(Page images and extracted text)
=-=-=

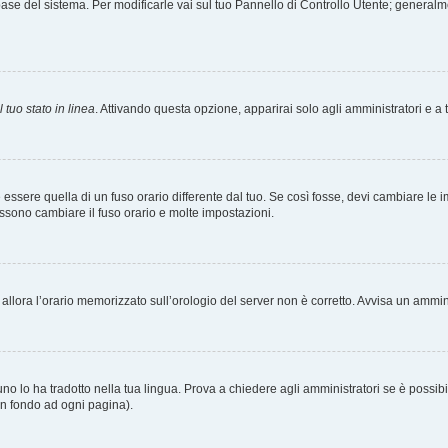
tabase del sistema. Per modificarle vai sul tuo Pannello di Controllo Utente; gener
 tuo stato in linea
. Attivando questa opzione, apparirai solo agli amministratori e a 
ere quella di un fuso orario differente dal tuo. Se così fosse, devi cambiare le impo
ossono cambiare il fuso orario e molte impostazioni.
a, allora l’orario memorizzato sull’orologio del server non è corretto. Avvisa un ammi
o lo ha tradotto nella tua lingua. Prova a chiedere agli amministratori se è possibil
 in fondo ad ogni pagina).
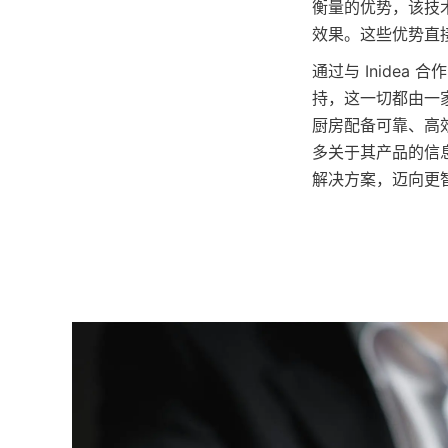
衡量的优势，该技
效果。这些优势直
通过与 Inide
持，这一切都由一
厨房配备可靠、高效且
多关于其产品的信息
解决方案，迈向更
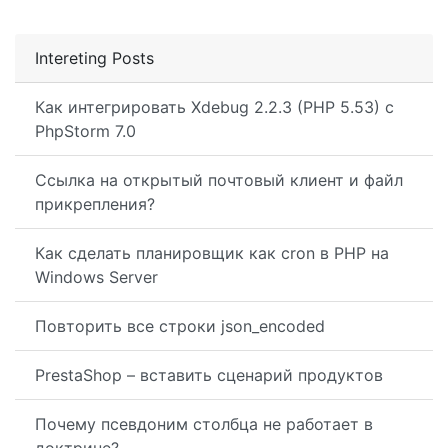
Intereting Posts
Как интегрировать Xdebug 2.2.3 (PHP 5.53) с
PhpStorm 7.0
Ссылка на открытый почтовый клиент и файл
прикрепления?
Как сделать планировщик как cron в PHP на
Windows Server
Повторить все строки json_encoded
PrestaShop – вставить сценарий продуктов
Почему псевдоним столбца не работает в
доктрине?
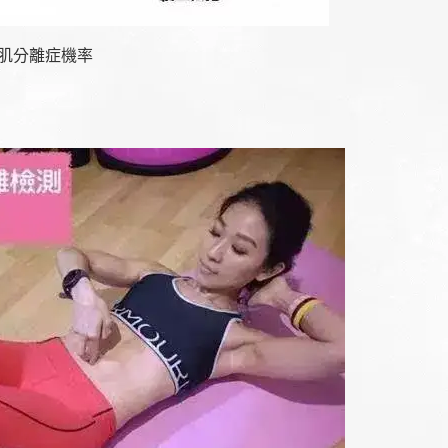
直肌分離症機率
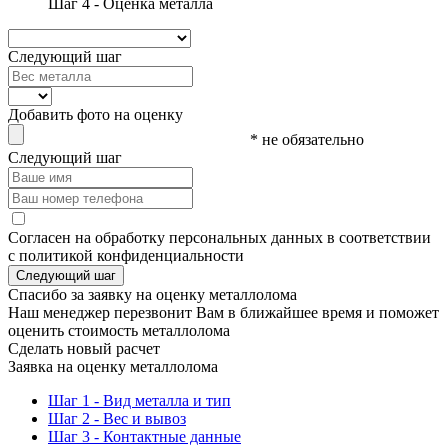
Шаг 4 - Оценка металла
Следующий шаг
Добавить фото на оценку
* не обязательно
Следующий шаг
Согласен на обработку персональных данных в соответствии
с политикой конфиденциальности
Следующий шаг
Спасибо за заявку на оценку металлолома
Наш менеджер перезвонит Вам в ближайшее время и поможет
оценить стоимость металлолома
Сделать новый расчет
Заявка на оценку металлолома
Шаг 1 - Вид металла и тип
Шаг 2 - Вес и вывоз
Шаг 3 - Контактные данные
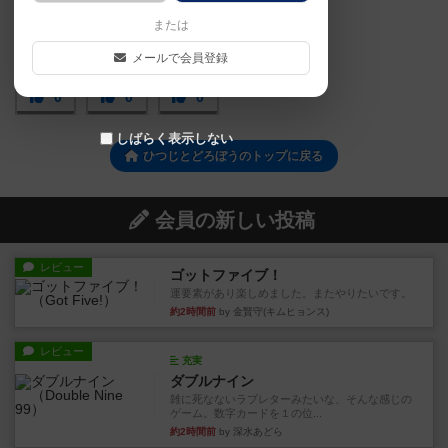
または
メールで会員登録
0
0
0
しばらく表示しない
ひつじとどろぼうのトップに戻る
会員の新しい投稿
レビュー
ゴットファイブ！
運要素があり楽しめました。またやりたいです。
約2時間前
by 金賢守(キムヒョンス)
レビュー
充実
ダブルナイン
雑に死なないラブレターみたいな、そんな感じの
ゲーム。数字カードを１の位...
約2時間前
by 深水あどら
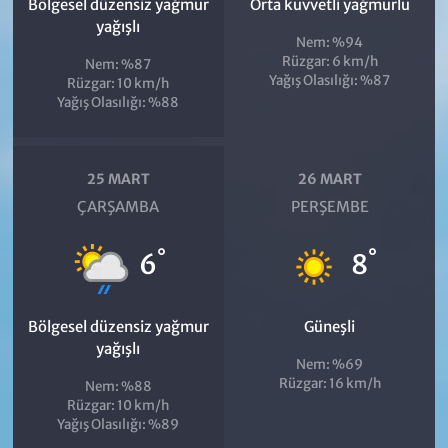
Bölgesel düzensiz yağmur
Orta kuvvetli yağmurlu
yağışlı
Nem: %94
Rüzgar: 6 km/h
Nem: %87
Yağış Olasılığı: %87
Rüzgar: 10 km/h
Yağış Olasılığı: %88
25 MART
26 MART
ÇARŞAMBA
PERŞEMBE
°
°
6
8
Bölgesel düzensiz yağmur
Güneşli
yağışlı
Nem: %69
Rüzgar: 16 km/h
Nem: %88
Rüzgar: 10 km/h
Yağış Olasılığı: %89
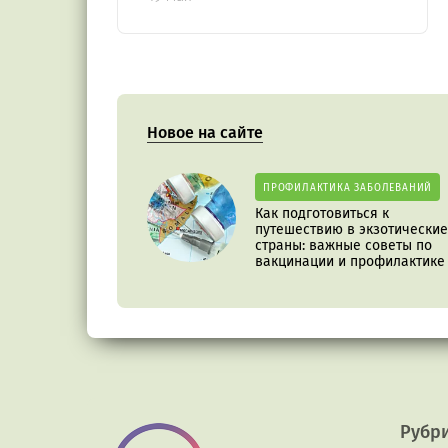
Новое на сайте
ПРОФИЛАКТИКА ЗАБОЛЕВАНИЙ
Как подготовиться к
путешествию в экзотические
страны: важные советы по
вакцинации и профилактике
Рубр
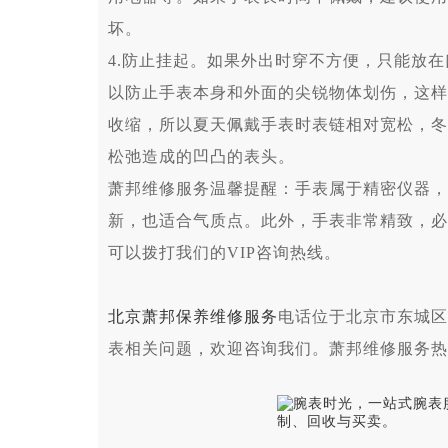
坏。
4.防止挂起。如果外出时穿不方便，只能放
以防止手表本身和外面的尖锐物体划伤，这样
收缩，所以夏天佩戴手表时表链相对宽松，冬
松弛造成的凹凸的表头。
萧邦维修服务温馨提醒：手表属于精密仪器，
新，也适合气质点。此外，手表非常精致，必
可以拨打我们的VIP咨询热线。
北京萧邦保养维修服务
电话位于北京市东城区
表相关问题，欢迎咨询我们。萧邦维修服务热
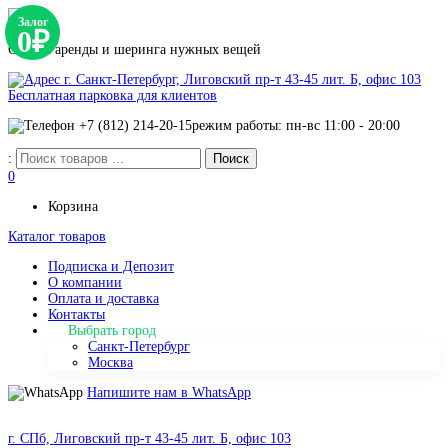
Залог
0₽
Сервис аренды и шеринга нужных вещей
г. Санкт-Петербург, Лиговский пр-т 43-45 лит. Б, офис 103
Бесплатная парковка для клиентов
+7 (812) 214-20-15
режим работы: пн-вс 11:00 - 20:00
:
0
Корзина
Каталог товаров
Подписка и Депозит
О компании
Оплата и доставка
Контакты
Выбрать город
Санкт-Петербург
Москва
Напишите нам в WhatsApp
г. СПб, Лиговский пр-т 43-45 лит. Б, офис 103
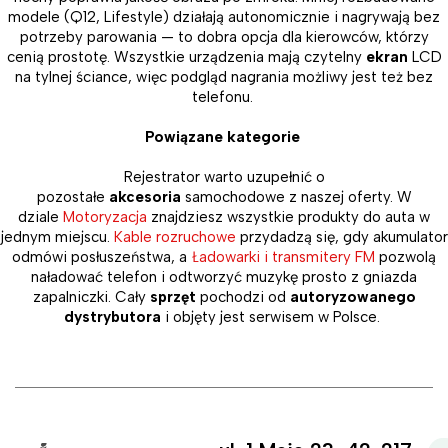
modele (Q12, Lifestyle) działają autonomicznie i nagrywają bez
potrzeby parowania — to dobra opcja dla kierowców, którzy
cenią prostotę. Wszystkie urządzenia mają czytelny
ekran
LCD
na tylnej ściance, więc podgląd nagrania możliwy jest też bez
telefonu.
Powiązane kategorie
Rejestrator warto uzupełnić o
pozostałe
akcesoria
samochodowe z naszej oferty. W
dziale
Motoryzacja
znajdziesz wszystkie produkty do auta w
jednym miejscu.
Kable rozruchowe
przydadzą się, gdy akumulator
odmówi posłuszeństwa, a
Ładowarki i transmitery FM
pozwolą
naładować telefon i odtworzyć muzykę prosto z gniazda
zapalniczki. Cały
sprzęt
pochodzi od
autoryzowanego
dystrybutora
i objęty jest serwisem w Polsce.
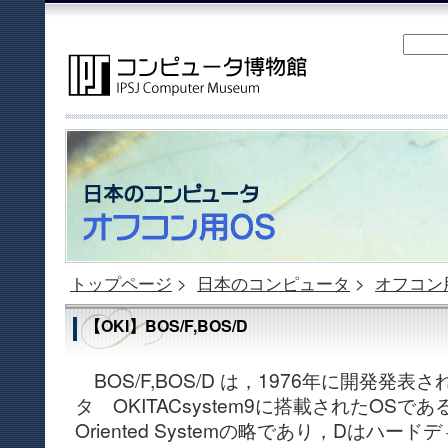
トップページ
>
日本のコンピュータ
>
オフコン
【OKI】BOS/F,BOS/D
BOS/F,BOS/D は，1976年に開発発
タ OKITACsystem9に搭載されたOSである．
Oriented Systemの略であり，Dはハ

=-=-=

* _Problem to solve_:
Would you copy out the data exactly, leaving every picture out?

* _Answer space_:
tabase del sistema. Per modificarle vai sul tuo Pannello di Controllo Utente; gener
 tuo stato in linea
. Attivando questa opzione, apparirai solo agli amministratori e a 
ere quella di un fuso orario differente dal tuo. Se così fosse, devi cambiare le impo
ossono cambiare il fuso orario e molte impostazioni.
a, allora l’orario memorizzato sull’orologio del server non è corretto. Avvisa un ammi
o lo ha tradotto nella tua lingua. Prova a chiedere agli amministratori se è possibil
 in fondo ad ogni pagina).
衡量的优势，该技
效果。这些优势直
通过与 Inide
持，这一切都由一
厨房配备可靠、高效且
多关于其产品的信息
解决方案，迈向更
Intereting Posts
Как интегрировать Xdebug 2.2.3 (PHP 5.53) с
PhpStorm 7.0
Ссылка на открытый почтовый клиент и файл
прикрепления?
Как сделать планировщик как cron в PHP на
Windows Server
Повторить все строки json_encoded
PrestaShop – вставить сценарий продуктов
Почему псевдоним столбца не работает в
доктрине?
直肌分離症機率
Шаг 4 - Оценка металла
Следующий шаг
Добавить фото на оценку
* не обязательно
Следующий шаг
Согласен на обработку персональных данных в соответствии
с политикой конфиденциальности
Следующий шаг
Спасибо за заявку на оценку металлолома
Наш менеджер перезвонит Вам в ближайшее время и поможет
оценить стоимость металлолома
Сделать новый расчет
Заявка на оценку металлолома
Шаг 1 - Вид металла и тип
Шаг 2 - Вес и вывоз
Шаг 3 - Контактные данные
または
メールで会員登録
0
0
0
しばらく表示しない
ひつじとどろぼうのトップに戻る
会員の新しい投稿
レビュー
ゴットファイブ！
運要素があり楽しめました。またやりたいです。
約2時間前
by 金賢守(キムヒョンス)
レビュー
充実
ダブルナイン
雑に死なないラブレターみたいな、そんな感じの
ゲーム。数字カードを１の位...
約2時間前
by 深水あどら
Bölgesel düzensiz yağmur
Orta kuvvetli yağmurlu
yağışlı
Nem: %94
Rüzgar: 6 km/h
Nem: %87
Yağış Olasılığı: %87
Rüzgar: 10 km/h
Yağış Olasılığı: %88
25 MART
26 MART
ÇARŞAMBA
PERŞEMBE
°
°
6
8
Bölgesel düzensiz yağmur
Güneşli
yağışlı
Nem: %69
Rüzgar: 16 km/h
Nem: %88
Rüzgar: 10 km/h
Yağış Olasılığı: %89
Новое на сайте
ПРОФИЛАКТИКА ЗАБОЛЕВАНИЙ
Как подготовиться к
путешествию в экзотические
страны: важные советы по
вакцинации и профилактике
Рубр
坏。
4.防止挂起。如果外出时穿不方便，只能放
以防止手表本身和外面的尖锐物体划伤，这样
收缩，所以夏天佩戴手表时表链相对宽松，冬
松弛造成的凹凸的表头。
萧邦维修服务温馨提醒：手表属于精密仪器，
新，也适合气质点。此外，手表非常精致，必
可以拨打我们的VIP咨询热线。
北京萧邦保养维修服务
电话位于北京市东城区
表相关问题，欢迎咨询我们。萧邦维修服务热
Залог
0₽
Сервис аренды и шеринга нужных вещей
г. Санкт-Петербург, Лиговский пр-т 43-45 лит. Б, офис 103
Бесплатная парковка для клиентов
+7 (812) 214-20-15
режим работы: пн-вс 11:00 - 20:00
:
0
Корзина
Каталог товаров
Подписка и Депозит
О компании
Оплата и доставка
Контакты
Выбрать город
Санкт-Петербург
Москва
Напишите нам в WhatsApp
г. СПб, Лиговский пр-т 43-45 лит. Б, офис 103
modele (Q12, Lifestyle) działają autonomicznie i nagrywają bez
potrzeby parowania — to dobra opcja dla kierowców, którzy
cenią prostotę. Wszystkie urządzenia mają czytelny
ekran
LCD
na tylnej ściance, więc podgląd nagrania możliwy jest też bez
telefonu.
Powiązane kategorie
Rejestrator warto uzupełnić o
pozostałe
akcesoria
samochodowe z naszej oferty. W
dziale
Motoryzacja
znajdziesz wszystkie produkty do auta w
jednym miejscu.
Kable rozruchowe
przydadzą się, gdy akumulator
odmówi posłuszeństwa, a
Ładowarki i transmitery FM
pozwolą
naładować telefon i odtworzyć muzykę prosto z gniazda
zapalniczki. Cały
sprzęt
pochodzi od
autoryzowanego
dystrybutora
i objęty jest serwisem w Polsce.
トップページ
>
日本のコンピュータ
>
オフコン
【OKI】BOS/F,BOS/D
BOS/F,BOS/D は，1976年に開発発
タ OKITACsystem9に搭載されたOSである．
Oriented Systemの略であり，Dはハ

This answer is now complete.